[[ Records provided, beginning ]]

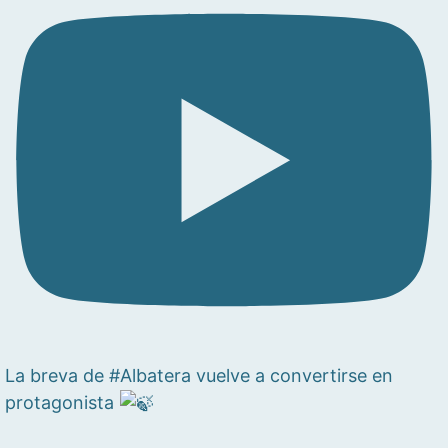
La breva de #Albatera vuelve a convertirse en
protagonista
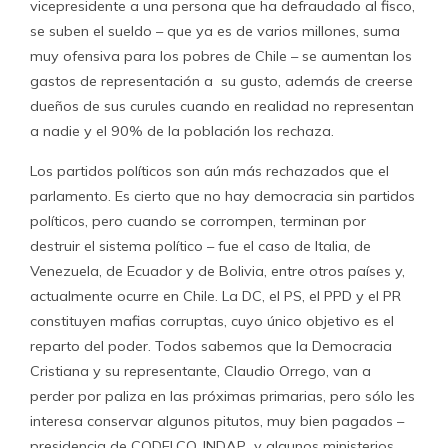
vicepresidente a una persona que ha defraudado al fisco,
se suben el sueldo – que ya es de varios millones, suma
muy ofensiva para los pobres de Chile – se aumentan los
gastos de representación a su gusto, además de creerse
dueños de sus curules cuando en realidad no representan
a nadie y el 90% de la población los rechaza.
Los partidos políticos son aún más rechazados que el
parlamento. Es cierto que no hay democracia sin partidos
políticos, pero cuando se corrompen, terminan por
destruir el sistema político – fue el caso de Italia, de
Venezuela, de Ecuador y de Bolivia, entre otros países y,
actualmente ocurre en Chile. La DC, el PS, el PPD y el PR
constituyen mafias corruptas, cuyo único objetivo es el
reparto del poder. Todos sabemos que la Democracia
Cristiana y su representante, Claudio Orrego, van a
perder por paliza en las próximas primarias, pero sólo les
interesa conservar algunos pitutos, muy bien pagados –
presidencia de CODELCO, INDAP y algunos ministerios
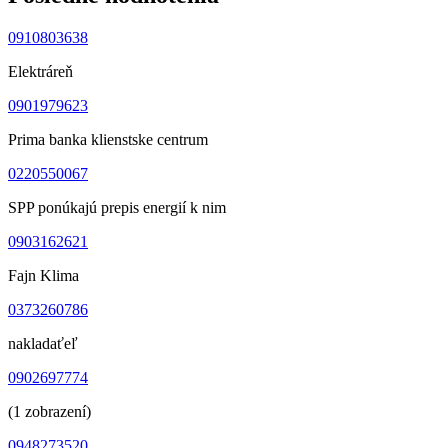
0910803638
Elektráreň
0901979623
Prima banka klienstske centrum
0220550067
SPP ponúkajú prepis energií k nim
0903162621
Fajn Klima
0373260786
nakladaťeľ
0902697774
(1 zobrazení)
0948273520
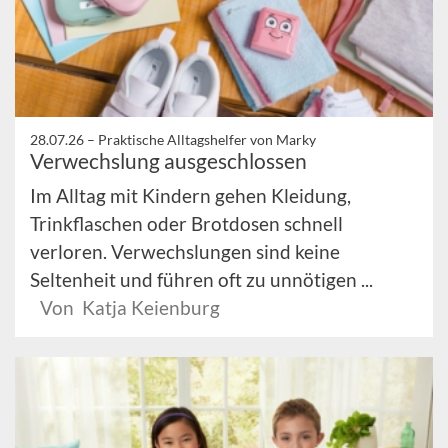
28.07.26 –
Praktische Alltagshelfer von Marky
Verwechslung ausgeschlossen
Im Alltag mit Kindern gehen Kleidung,
Trinkflaschen oder Brotdosen schnell
verloren. Verwechslungen sind keine
Seltenheit und führen oft zu unnötigen ...
Von Katja Keienburg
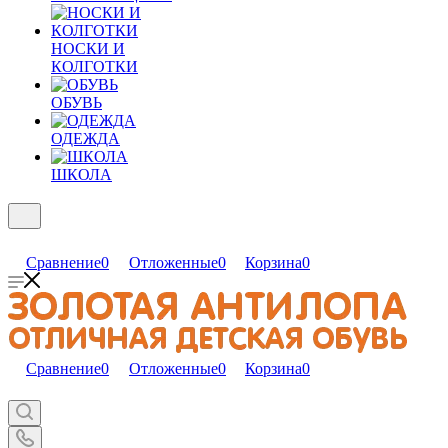
НОСКИ И
КОЛГОТКИ
ОБУВЬ
ОДЕЖДА
ШКОЛА
Сравнение
0
Отложенные
0
Корзина
0
Сравнение
0
Отложенные
0
Корзина
0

[[ Records provided, end ]]

Copy the lines above exactly. Do not include pictures.

▶ _Exercise answer_:
La breva de #Albatera vuelve a convertirse en
protagonista
vicepresidente a una persona que ha defraudado al fisco,
se suben el sueldo – que ya es de varios millones, suma
muy ofensiva para los pobres de Chile – se aumentan los
gastos de representación a su gusto, además de creerse
dueños de sus curules cuando en realidad no representan
a nadie y el 90% de la población los rechaza.
Los partidos políticos son aún más rechazados que el
parlamento. Es cierto que no hay democracia sin partidos
políticos, pero cuando se corrompen, terminan por
destruir el sistema político – fue el caso de Italia, de
Venezuela, de Ecuador y de Bolivia, entre otros países y,
actualmente ocurre en Chile. La DC, el PS, el PPD y el PR
constituyen mafias corruptas, cuyo único objetivo es el
reparto del poder. Todos sabemos que la Democracia
Cristiana y su representante, Claudio Orrego, van a
perder por paliza en las próximas primarias, pero sólo les
interesa conservar algunos pitutos, muy bien pagados –
presidencia de CODELCO, INDAP y algunos ministerios
0910803638
Elektráreň
0901979623
Prima banka klienstske centrum
0220550067
SPP ponúkajú prepis energií k nim
0903162621
Fajn Klima
0373260786
nakladaťeľ
0902697774
(1 zobrazení)
0948273520
28.07.26 –
Praktische Alltagshelfer von Marky
Verwechslung ausgeschlossen
Im Alltag mit Kindern gehen Kleidung,
Trinkflaschen oder Brotdosen schnell
verloren. Verwechslungen sind keine
Seltenheit und führen oft zu unnötigen ...
Von Katja Keienburg
НОСКИ И
КОЛГОТКИ
ОБУВЬ
ОДЕЖДА
ШКОЛА
Сравнение
0
Отложенные
0
Корзина
0
Сравнение
0
Отложенные
0
Корзина
0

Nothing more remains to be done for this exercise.